1. The Network is Reliable

No. The network is NOT reliable. Developers and users get to live in a beautiful abstract world where the possibility of things going wrong that they’re on the hook for is complicated but quite bounded. The ops team is out there running a bunch of metal, sand, and silicon zipping and zapping your abstracted messages across the country/globe. This is the real world; stuff is bound to go wrong and to be quite honest, it’s amazing any of this even works at all! Cables are bound to be tripped on, dug up by accident with a backhoe, or otherwise get damaged. Hardware can fail with no prior indication that it’s about to fail. Administrative mistakes are bound to happen. Everyday changes to the configuration of this extensive, multilayered system we call the network are going to go sideways eventually. It gets even crazier if we zoom in to a small timescale as networks have micro-failures and inconsistencies all the time! Switch buffers may fill, packets get dropped, changes in latency over brief periods (jitter) can occur, each of these possibly many times each day with potentially devasting impact on the performance of an application.

Auger brutally ripping the guts out of your application - it doesn't care

Applications must be designed to account for these types of issues. If an outage occurs, should the application stall? When the network comes back, does it attempt to reconnect gracefully or does it require a manual restart? How does your application handle lost messages? Does it keep trying to send them out every few milliseconds, flooding the network? These are all questions you should be asking yourself as you plan your error handling.

Stupid and unfortunate things happen all the time, for instance, this design of a network switch put out by Cisco that caused the configuration of the device to be wiped, potentially causing a complete outage if connecting a booted cable.

Network issues can potentially be a large portion of the set of negative experiences users have with your application. You need to assume that sometimes, there is no network. Pretend you’re connected at random times throughout the day, but not at all times. If your application relies on reliable connectivity to perform its goals, think about how it’s communicating this failure to the users/ops team. Put some thought into this, and provide the user with the least frustrating experience you can, and your application will be robust.

2. Latency is Zero

A network can be described as a series of queues (routers/switches), each connected to one other (with cables). It takes time to both sit in each queue. It also takes time to travel out one queue and into the next one (bounded by the speed of light). The time it takes sitting in a queue is referred to as queueing delay. The time it takes to travel from one queue to another is called propagation delay.

Latency is all the queue, and propagation delays (and a few other, but lower order types of delays) between the transmitter and receiver added together - and doing the math, it’s impossible for this to be zero. Using traditional and widespread methods, information can only travel so fast, and unless you’re developing for a quantum network, you must assume latency is present for each message you send. The network is a tool to aid in distributing your application, but it should not be abused.

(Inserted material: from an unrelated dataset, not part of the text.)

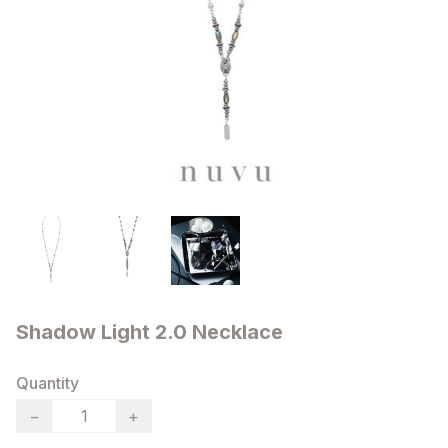
Shadow Light 2.0 Necklace
Quantity
−
+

As you can see, network latency is orders of magnitude higher than local memory. Each scenario is a little different, but the picture that needs to be painted in your head is that they are not even in the same class of storage by a longshot. Each node in your system is its own discrete unit of compute and treating a remote node like it’s local memory will end in disappointment when scaling up. What’s worse is if you don’t design around chaotic or high latency, your application may work fine on your LAN test network but fail miserably when deployed over a WAN/internet connection.

This fallacy, in particular, becomes a problem with cascading microservice calls (user requests data from service 1, which requests data from service 2, which requests data from service 3, etc.).

With distributed systems and microservices, it’s easy to get swept up into the convenience of relying on services that may need to call other services (which maybe you don’t think about it further, but it keeps going). Try to be mindful of how many levels of calls will be made under the conditions of which your application operates.

In some scenarios, you can also reduce the impact of latency by pulling in more data than you will definitely need, including some data that you might need. This potentially reduces the need for multiple future back-and-forth messaging. Going too far with this, however, leads us to the next fallacy.

3. Bandwidth is Infinite

Bandwidth is the amount of data that can be transmitted or received at any given time. It makes no guarantee of how long it takes for that data to be received, that’s what latency is. Like CPU cycles, memory, and storage, bandwidth is a resource and abusing that resource can result in bottlenecks. Additionally, bandwidth utilized correlates with increases in latency once a specific lower bound has been reached.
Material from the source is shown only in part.